D’altra parte Hamilton non si sente completamente colpevole: sostiene
di essere stato “mal consigliato” da Dave Ryan, direttore sportivo della
squadra, prontamente silurato dopo trent’anni di fedele servizio alla
corte di Ron Dennis. Inutile dire che sono più che certo del
coinvolgimento della squadra in questa vicenda; tuttavia dubito anche
che il brillante pilota inglese possa raffigurarsi come una pecorella
indifesa vittima di un mondo di lupi… La storia di questo splendido
sport insegna che i grandi talenti hanno sempre dimostrato di avere,
oltre al piede pesante, uno spessore umano di primo livello. Un pilota
e, soprattutto, un Campione del Mondo deve saper distinguere, nella
solitudine dell’abitacolo della sua monoposto, ciò che è lecito da ciò
che non lo è. Ne va del suo nome, della sua dignità. Questo non è
accaduto a Melbourne e vorrei tanto sapere perché. Da un lato sono
cosciente che la McLaren non è affatto estranea a comportamenti
antisportivi, dall’altro non mi sento di circoscrivere il problema al
solo box inglese. Nella Formula 1 di oggi sta avvenendo qualcosa di
tanto spiacevole quanto prevedibile. I piloti somigliano sempre di più a
degli impiegati, totalmente identificati nei colori della loro squadra e
soggetti al “supremo volere” delle Case costruttrici e degli sponsor.
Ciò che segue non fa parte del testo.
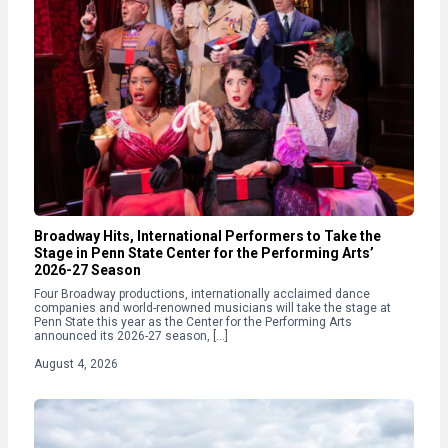
Broadway Hits, International Performers to Take the
Stage in Penn State Center for the Performing Arts’
2026-27 Season
Four Broadway productions, internationally acclaimed dance
companies and world-renowned musicians will take the stage at
Penn State this year as the Center for the Performing Arts
announced its 2026-27 season, […]
August 4, 2026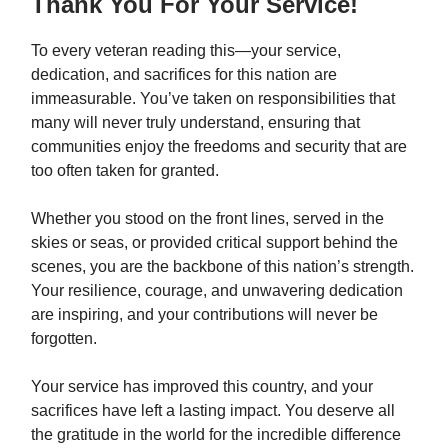
Thank You For Your Service!
To every veteran reading this—your service,
dedication, and sacrifices for this nation are
immeasurable. You’ve taken on responsibilities that
many will never truly understand, ensuring that
communities enjoy the freedoms and security that are
too often taken for granted.
Whether you stood on the front lines, served in the
skies or seas, or provided critical support behind the
scenes, you are the backbone of this nation’s strength.
Your resilience, courage, and unwavering dedication
are inspiring, and your contributions will never be
forgotten.
Your service has improved this country, and your
sacrifices have left a lasting impact. You deserve all
the gratitude in the world for the incredible difference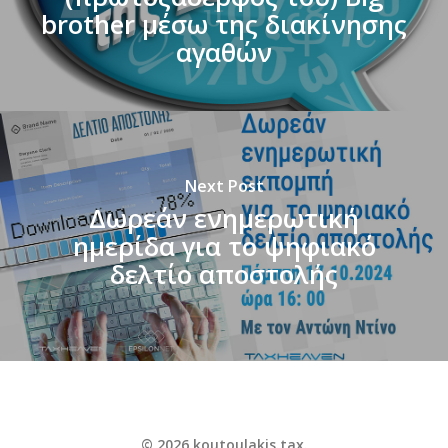
brother μέσω της διακίνησης
αγαθών
Next Post
Δωρεάν ενημερωτική
ημερίδα για το ψηφιακό
δελτίο αποστολής
© 2026 koutoulakis.tax.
Ormai sulle monoposto salgono sempre più spesso dei ragazzini che a
stento hanno la patente, ai quali non si può chiedere di avere la
maturità dei veterani di un tempo. La maggior parte di loro, inoltre, è
riuscita ad emergere dalle categorie minori non solo grazie al talento,
ma anche attraverso i cospicui finanziamenti delle scuderie di F1, cui
rimangono legati a doppio filo. Una volta l’automobilismo era uno sport
molto più “casereccio”, mentre oggi l’enorme apparato organizzativo,
mediatico, commerciale ed economico sta avendo la meglio sulle
individualità. A farne le spese, come sempre, lo spettacolo, la lealtà
sportiva e il romanticismo delle corse d’auto. Peccato.